This section describes the datasets used in this study, data processing steps and the experimental setup. Further, we describe the prediction model and the different frameworks used in this study.

Advantage of HH loss function

In the first analysis, we assess how the HH loss function enhances prediction performance in the glycemic excursion regions while maintaining clinical significance for overall predictions based on two independent datasets. For this we consider a centralized (population-level) model development setting. Since a common model is trained across all the patients for the dataset, we choose a single\(\:{\prime\:}\alpha\:{\prime\:}\) value (\(\:\alpha\:=1\)) which showed the combined maximum improvement (reduction in RMSE) across hypoglycemia and hyperglycemia ranges on the training dataset.

TCH study dataset

Figure. 6 (left), gives a performance comparison between the HH loss and the baseline mean squared error (MSE) loss. The HH loss function exhibits a 52% reduction in root-mean-squared error (RMSE) for the hypoglycemia region compared to MSE, while showing similar performance in the hyperglycemia region. Although there is a slight dip in overall prediction performance (regarding RMSE values), the clinical impact evaluated through Clark’s EGA is negligible and on the contrary better with HH loss than MSE.

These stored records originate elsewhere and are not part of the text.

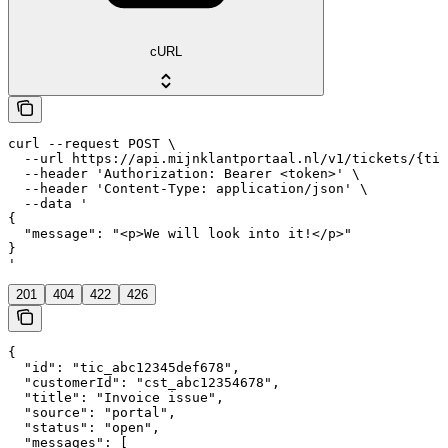
cURL
curl --request POST \

  --url https://api.mijnklantportaal.nl/v1/tickets/{tic
  --header 'Authorization: Bearer <token>' \

  --header 'Content-Type: application/json' \

  --data '

{

  "message": "<p>We will look into it!</p>"

}

'
201
404
422
426
{

  "id": "tic_abc12345def678",

  "customerId": "cst_abc12354678",

  "title": "Invoice issue",

  "source": "portal",

  "status": "open",

  "messages": [
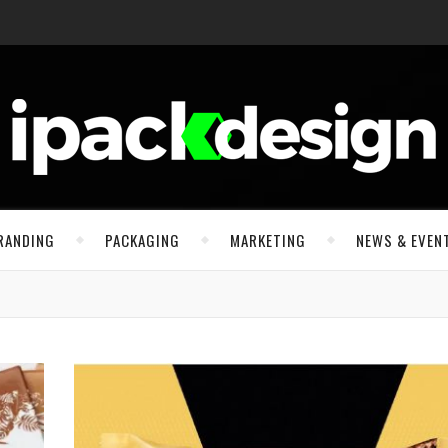
RANDING
PACKAGING
MARKETING
NEWS & EVEN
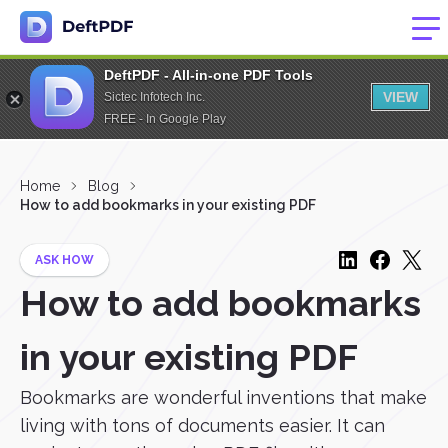
DeftPDF - All-in-one PDF Tools
VIEW
Sictec Infotech Inc.
FREE - In Google Play
Home
Blog
How to add bookmarks in your existing PDF
ASK HOW
How to add bookmarks
in your existing PDF
Bookmarks are wonderful inventions that make
living with tons of documents easier. It can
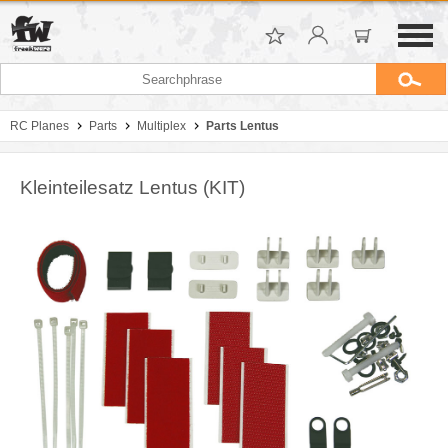
RC Planes
Parts
Multiplex
Parts Lentus
Kleinteilesatz Lentus (KIT)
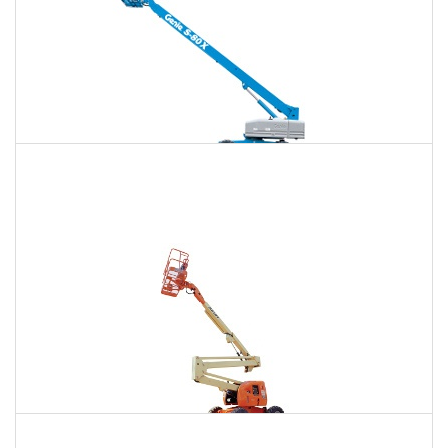
120 Ft. Telescopic Boom Lift Rental
$1,779
$4,735
$12,666
Daily
Weekly
Monthly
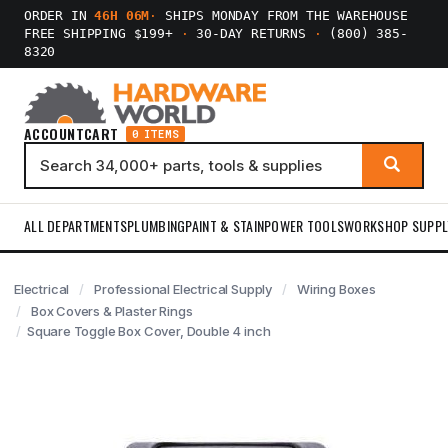
ORDER IN
46H 06M
·
SHIPS MONDAY FROM THE WAREHOUSE
FREE SHIPPING $199+
·
30-DAY RETURNS
·
(800) 385-
8320
ACCOUNT
CART
0 ITEMS
ALL DEPARTMENTS
PLUMBING
PAINT & STAIN
POWER TOOLS
WORKSHOP SUPPL
Electrical
Professional Electrical Supply
Wiring Boxes
Box Covers & Plaster Rings
Square Toggle Box Cover, Double 4 inch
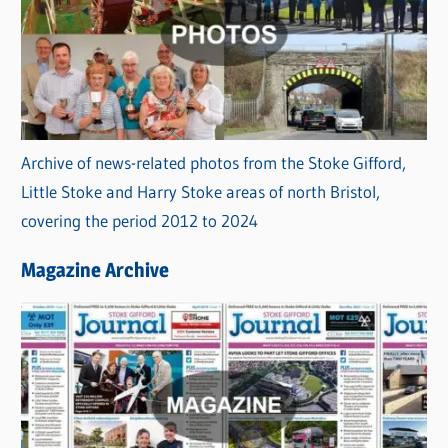
Archive of news-related photos from the Stoke Gifford,
Little Stoke and Harry Stoke areas of north Bristol,
covering the period 2012 to 2024
Magazine Archive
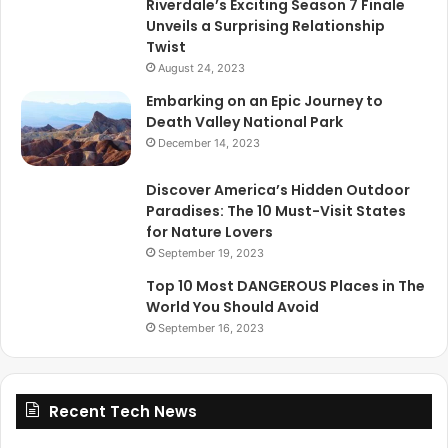
Riverdale’s Exciting Season 7 Finale
Unveils a Surprising Relationship
Twist
August 24, 2023
Embarking on an Epic Journey to
Death Valley National Park
December 14, 2023
Discover America’s Hidden Outdoor
Paradises: The 10 Must-Visit States
for Nature Lovers
September 19, 2023
Top 10 Most DANGEROUS Places in The
World You Should Avoid
September 16, 2023
Recent Tech News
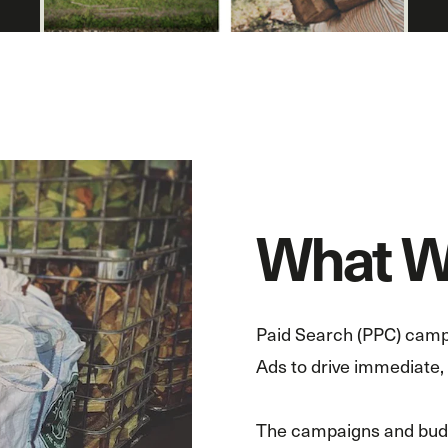
What W
Paid Search (PPC) camp
Ads to drive immediate, h
The campaigns and budge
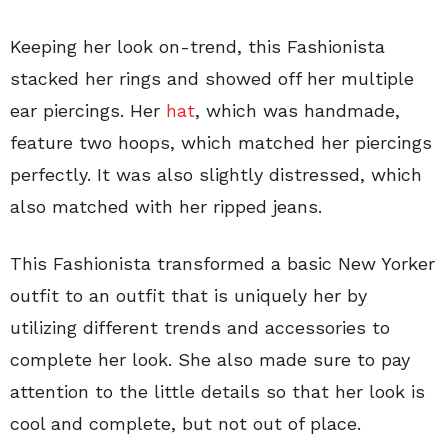
Keeping her look on-trend, this Fashionista
stacked her rings and showed off her multiple
ear piercings. Her
hat
, which was handmade,
feature two hoops, which matched her piercings
perfectly. It was also slightly distressed, which
also matched with her ripped jeans.
This Fashionista transformed a basic New Yorker
outfit to an outfit that is uniquely her by
utilizing different trends and accessories to
complete her look. She also made sure to pay
attention to the little details so that her look is
cool and complete, but not out of place.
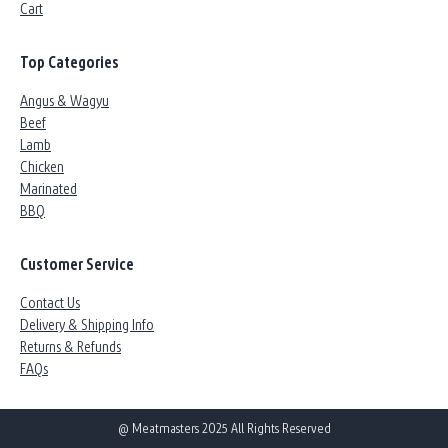
Cart
Top Categories
Angus & Wagyu
Beef
Lamb
Chicken
Marinated
BBQ
Customer Service
Contact Us
Delivery & Shipping Info
Returns & Refunds
FAQs
@ Meatmasters 2025 All Rights Reserved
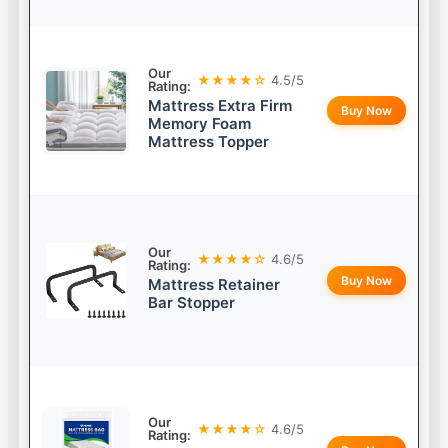
Our
★★★★☆
4.5/5
Rating:
Mattress Extra Firm
Buy Now
Memory Foam
Mattress Topper
Our
★★★★☆
4.6/5
Rating:
Buy Now
Mattress Retainer
Bar Stopper
Our
★★★★☆
4.6/5
Rating:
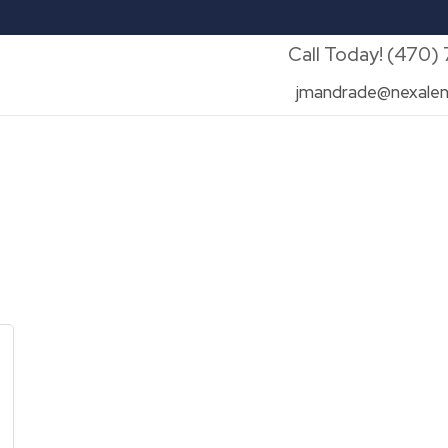
Call Today! (470)
jmandrade@nexalen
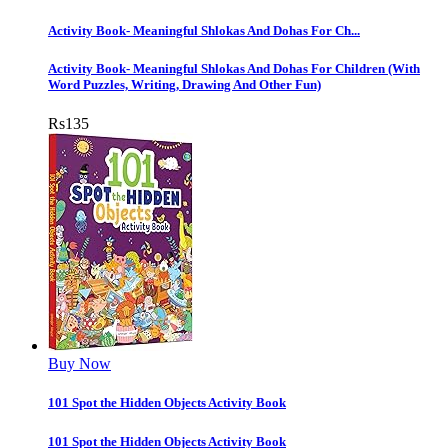
Activity Book- Meaningful Shlokas And Dohas For Ch...
Activity Book- Meaningful Shlokas And Dohas For Children (With
Word Puzzles, Writing, Drawing And Other Fun)
Rs
135
Buy Now
101 Spot the Hidden Objects Activity Book
101 Spot the Hidden Objects Activity Book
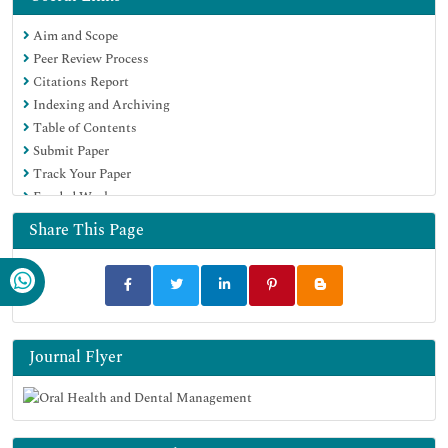
Aim and Scope
Peer Review Process
Citations Report
Indexing and Archiving
Table of Contents
Submit Paper
Track Your Paper
Funded Work
Share This Page
Journal Flyer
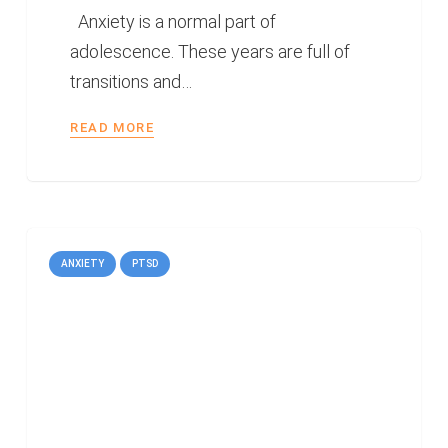
Anxiety is a normal part of
adolescence. These years are full of
transitions and…
READ MORE
ANXIETY
PTSD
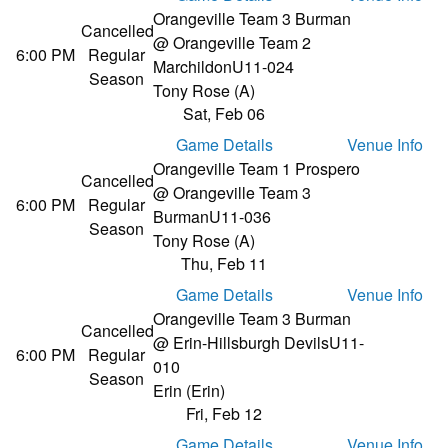
Orangeville Team 3 Burman
Cancelled
@ Orangeville Team 2
6:00 PM
Regular
Marchildon
U11-024
Season
Tony Rose (A)
Sat, Feb 06
Game Details
Venue Info
Orangeville Team 1 Prospero
Cancelled
@ Orangeville Team 3
6:00 PM
Regular
Burman
U11-036
Season
Tony Rose (A)
Thu, Feb 11
Game Details
Venue Info
Orangeville Team 3 Burman
Cancelled
@ Erin-Hillsburgh Devils
U11-
6:00 PM
Regular
010
Season
Erin (Erin)
Fri, Feb 12
Game Details
Venue Info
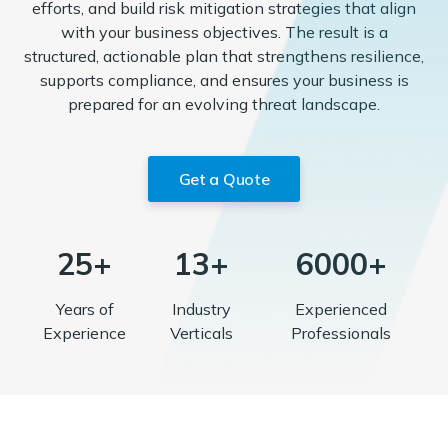
efforts, and build risk mitigation strategies that align
with your business objectives. The result is a
structured, actionable plan that strengthens resilience,
supports compliance, and ensures your business is
prepared for an evolving threat landscape.
Get a Quote
25+
13+
6000+
Years of
Industry
Experienced
Experience
Verticals
Professionals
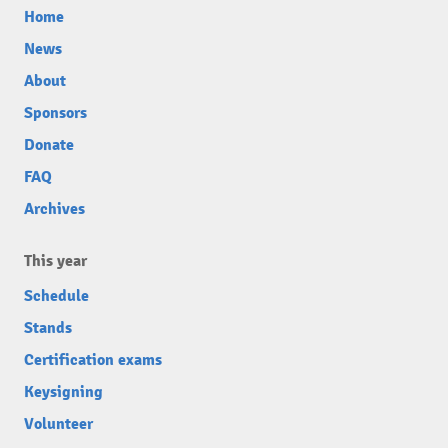
Home
News
About
Sponsors
Donate
FAQ
Archives
This year
Schedule
Stands
Certification exams
Keysigning
Volunteer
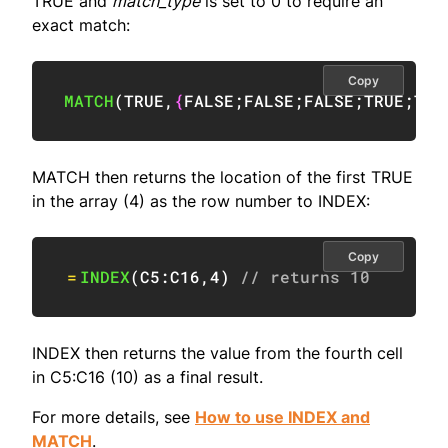
TRUE and
match_type
is set to 0 to require an
exact match:
Copy
MATCH
(
TRUE
,
{
FALSE
;
FALSE
;
FALSE
;
TRUE
;
TRU
MATCH then returns the location of the first TRUE
in the array (4) as the row number to INDEX:
Copy
=
INDEX
(
C5:C16
,
4
)
// returns 10
INDEX then returns the value from the fourth cell
in C5:C16 (10) as a final result.
For more details, see
How to use INDEX and
MATCH
.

In our evaluation using Clark’s Error Grid (Table 3) to gauge the clinical relevance of the predictions, the HH loss exhibited superior performance, missing to detect an average of only 0.51% of excursions, compared to 2.07% with MSE - representing a substantial 75% reduction. This refers to Zone: D + E from CEGA, and predictions falling in this region are analogous to false negatives from the confusion matrix used to detect hypoglycemia and hyperglycemia. Excursion detection is critically important as it allows patients to take intervention measures based on the prediction. Additionally, overall glucose predictions within the combined Region A + B improved from 97.94% to 99.39%. These findings underscore that, while the HH loss introduces a bias (increasing predictions in Zone: C) towards enhancing accuracy in excursion regions (hypoglycemia and hyperglycemia), it does not detrimentally affect the clinical accuracy of overall glucose predictions.

Fig. 6

Performance comparison: MSE vs. HH vs. NMSE for (left) TCH study data and (right) OhioT1DM dataset.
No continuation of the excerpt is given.